What the task requires:
Look through the material below for "hoje". Copy every line that contains it.

─── Records shown ───

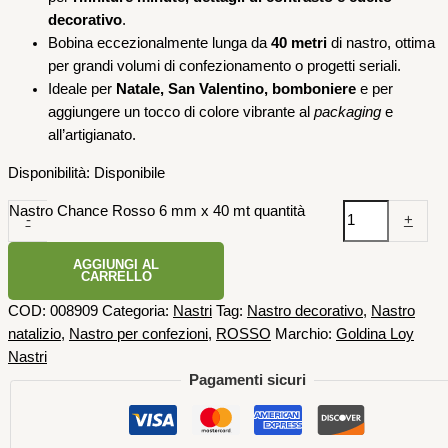
decorativo
.
Bobina eccezionalmente lunga da
40 metri
di nastro, ottima
per grandi volumi di confezionamento o progetti seriali.
Ideale per
Natale, San Valentino, bomboniere
e per
aggiungere un tocco di colore vibrante al
packaging
e
all’artigianato.
Disponibilità:
Disponibile
Nastro Chance Rosso 6 mm x 40 mt quantità
-
+
AGGIUNGI AL
CARRELLO
COD:
008909
Categoria:
Nastri
Tag:
Nastro decorativo
,
Nastro
natalizio
,
Nastro per confezioni
,
ROSSO
Marchio:
Goldina Loy
Nastri
Pagamenti sicuri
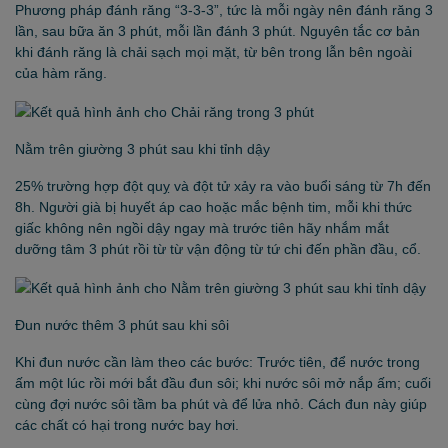
Phương pháp đánh răng “3-3-3”, tức là mỗi ngày nên đánh răng 3
lần, sau bữa ăn 3 phút, mỗi lần đánh 3 phút. Nguyên tắc cơ bản
khi đánh răng là chải sạch mọi mặt, từ bên trong lẫn bên ngoài
của hàm răng.
Nằm trên giường 3 phút sau khi tỉnh dậy
25% trường hợp đột quỵ và đột tử xảy ra vào buổi sáng từ 7h đến
8h. Người già bị huyết áp cao hoặc mắc bệnh tim, mỗi khi thức
giấc không nên ngồi dậy ngay mà trước tiên hãy nhắm mắt
dưỡng tâm 3 phút rồi từ từ vận động từ tứ chi đến phần đầu, cổ.
Đun nước thêm 3 phút sau khi sôi
Khi đun nước cần làm theo các bước: Trước tiên, để nước trong
ấm một lúc rồi mới bắt đầu đun sôi; khi nước sôi mở nắp ấm; cuối
cùng đợi nước sôi tầm ba phút và để lửa nhỏ. Cách đun này giúp
các chất có hại trong nước bay hơi.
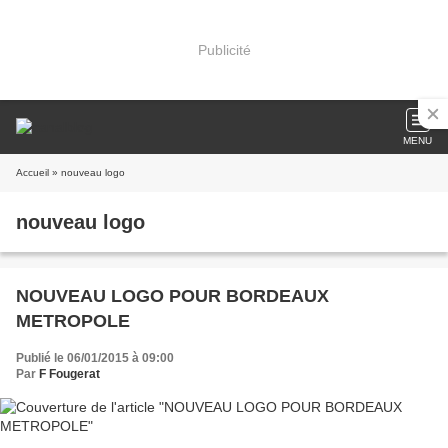
Publicité
MENU
Accueil
» nouveau logo
nouveau logo
NOUVEAU LOGO POUR BORDEAUX
METROPOLE
Publié le 06/01/2015 à 09:00
Par
F Fougerat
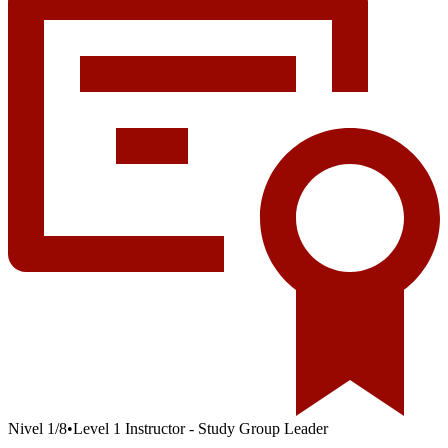
Nivel
1
/
8
•
Level 1 Instructor - Study Group Leader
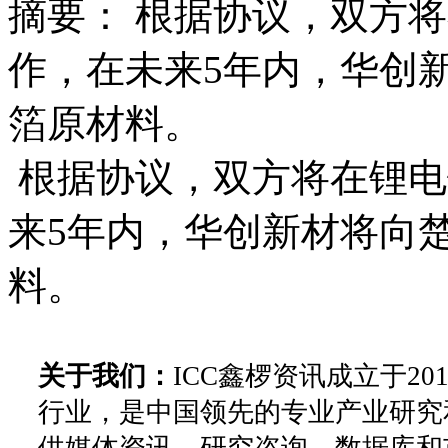
摘要： 根据协议，双方
作，在未来5年内，华创
箔原材料。
根据协议，双方将在锂电
来5年内，华创新材将向
料。
关于我们：
ICC鑫椤资讯成立于2
行业，是中国领先的专业产业研究
供媒体资讯、研究咨询、数据库和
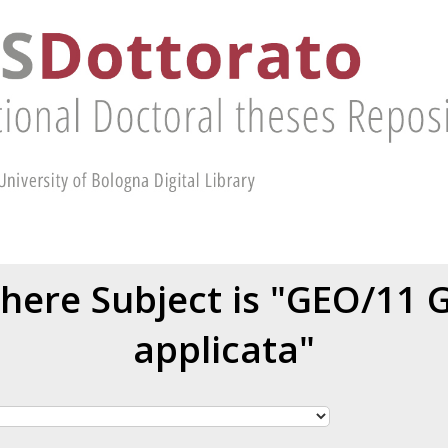
here Subject is "GEO/11 G
applicata"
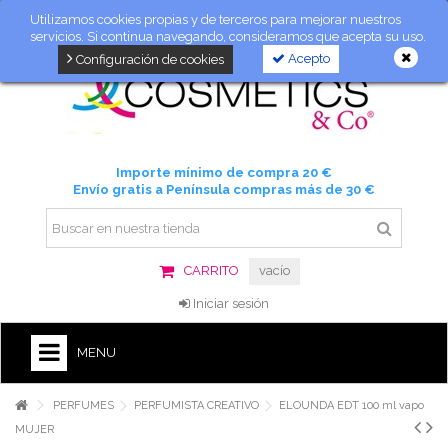
Utilizamos cookies propias y de terceros para mejorar nuestros
servicios. Si continua navegando, consideramos que acepta su uso.
Acepto
Configuración de cookies
Importe mínimo de compra 20 €
Envío gratis a Península compras más de 30 €
CARRITO
vacío
Iniciar sesión
MENU
PERFUMES
PERFUMISTA CREATIVO
ELOUNDA EDT 100 ml vapo
MUJER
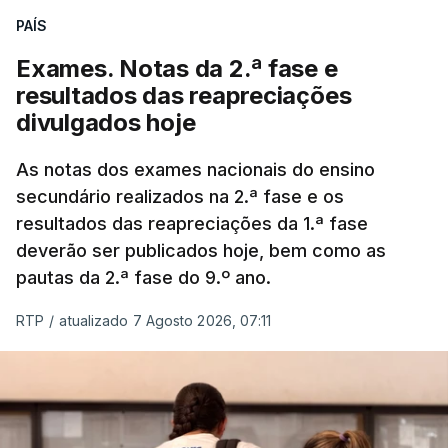
PAÍS
Exames. Notas da 2.ª fase e
resultados das reapreciações
divulgados hoje
As notas dos exames nacionais do ensino
secundário realizados na 2.ª fase e os
resultados das reapreciações da 1.ª fase
deverão ser publicados hoje, bem como as
pautas da 2.ª fase do 9.º ano.
RTP
/
atualizado 7 Agosto 2026, 07:11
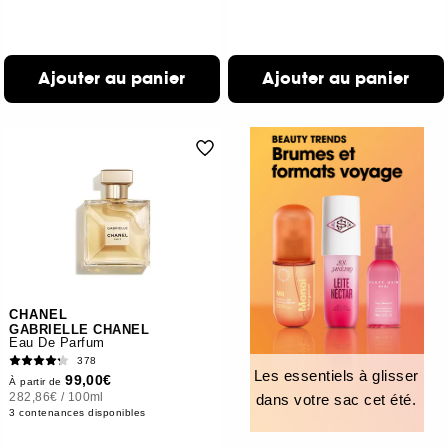
Ajouter au panier
Ajouter au panier
CHANEL
GABRIELLE CHANEL
Eau De Parfum
378
Les essentiels à glisser
99,00€
À partir de
282,86€
/
100ml
dans votre sac cet été.
3 contenances disponibles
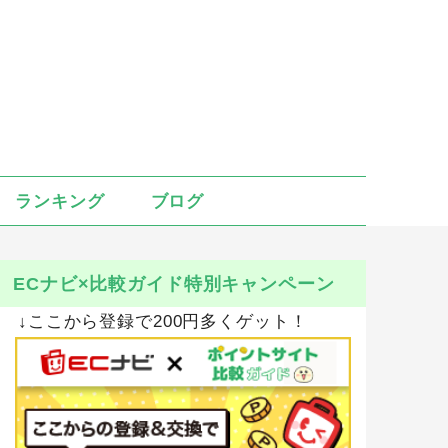
ランキング
ブログ
ECナビ×比較ガイド特別キャンペーン
↓ここから登録で200円多くゲット！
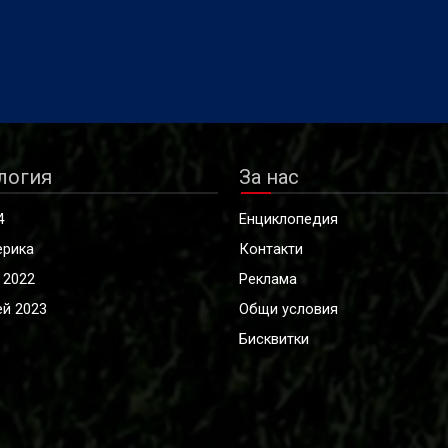
логия
За нас
4
Енциклопедия
ерика
Контакти
 2022
Реклама
й 2023
Общи условия
Бисквитки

───

Answer box:
divulgados hoje
deverão ser publicados hoje, bem como as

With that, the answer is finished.